_RECORD SET_.

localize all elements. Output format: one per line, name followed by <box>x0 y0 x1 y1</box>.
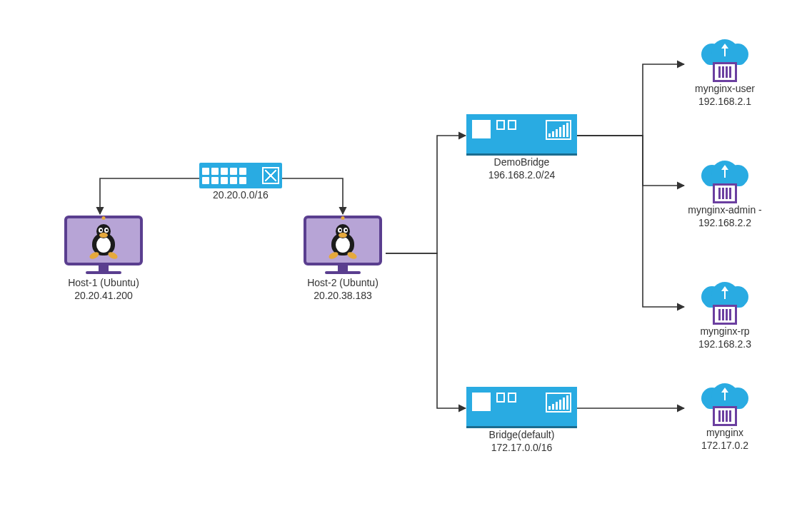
bridge-icon <box>466 114 577 156</box>
switch-subnet-label: 20.20.0.0/16 <box>194 188 287 201</box>
bridge-subnet-label: 172.17.0.0/16 <box>466 441 577 454</box>
default-bridge: Bridge(default) 172.17.0.0/16 <box>466 387 577 454</box>
container-ip-label: 192.168.2.2 <box>682 216 768 229</box>
diagram-canvas: 20.20.0.0/16 Host-1 (Ubuntu) 20.20.41.20… <box>0 0 812 506</box>
bridge-name-label: Bridge(default) <box>466 428 577 441</box>
switch-icon <box>199 163 282 188</box>
network-switch: 20.20.0.0/16 <box>194 163 287 201</box>
container-ip-label: 192.168.2.3 <box>682 338 768 350</box>
container-cloud-icon <box>701 383 748 426</box>
container-mynginx-admin: mynginx-admin - 192.168.2.2 <box>682 161 768 229</box>
container-name-label: mynginx <box>682 426 768 439</box>
bridge-name-label: DemoBridge <box>466 156 577 168</box>
container-mynginx: mynginx 172.17.0.2 <box>682 383 768 452</box>
host-name-label: Host-1 (Ubuntu) <box>61 276 146 289</box>
tux-icon <box>329 223 357 258</box>
host-name-label: Host-2 (Ubuntu) <box>300 276 386 289</box>
bridge-icon <box>466 387 577 428</box>
host-1: Host-1 (Ubuntu) 20.20.41.200 <box>61 216 146 302</box>
container-ip-label: 172.17.0.2 <box>682 439 768 452</box>
container-mynginx-user: mynginx-user 192.168.2.1 <box>682 39 768 108</box>
host-2: Host-2 (Ubuntu) 20.20.38.183 <box>300 216 386 302</box>
bridge-subnet-label: 196.168.2.0/24 <box>466 168 577 181</box>
host-ip-label: 20.20.38.183 <box>300 289 386 302</box>
demo-bridge: DemoBridge 196.168.2.0/24 <box>466 114 577 181</box>
container-ip-label: 192.168.2.1 <box>682 95 768 108</box>
host-icon <box>304 216 382 276</box>
host-icon <box>64 216 143 276</box>
container-name-label: mynginx-user <box>682 82 768 95</box>
container-cloud-icon <box>701 39 748 82</box>
container-name-label: mynginx-rp <box>682 325 768 338</box>
container-cloud-icon <box>701 161 748 203</box>
container-name-label: mynginx-admin - <box>682 203 768 216</box>
tux-icon <box>89 223 118 258</box>
host-ip-label: 20.20.41.200 <box>61 289 146 302</box>
container-mynginx-rp: mynginx-rp 192.168.2.3 <box>682 282 768 350</box>
container-cloud-icon <box>701 282 748 325</box>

_WHAT TO PRODUCE_. Filter the records above for lines with "subnet".

_RESPONSE AREA_.
switch-subnet-label: 20.20.0.0/16 <box>194 188 287 201</box>
bridge-subnet-label: 172.17.0.0/16 <box>466 441 577 454</box>
bridge-subnet-label: 196.168.2.0/24 <box>466 168 577 181</box>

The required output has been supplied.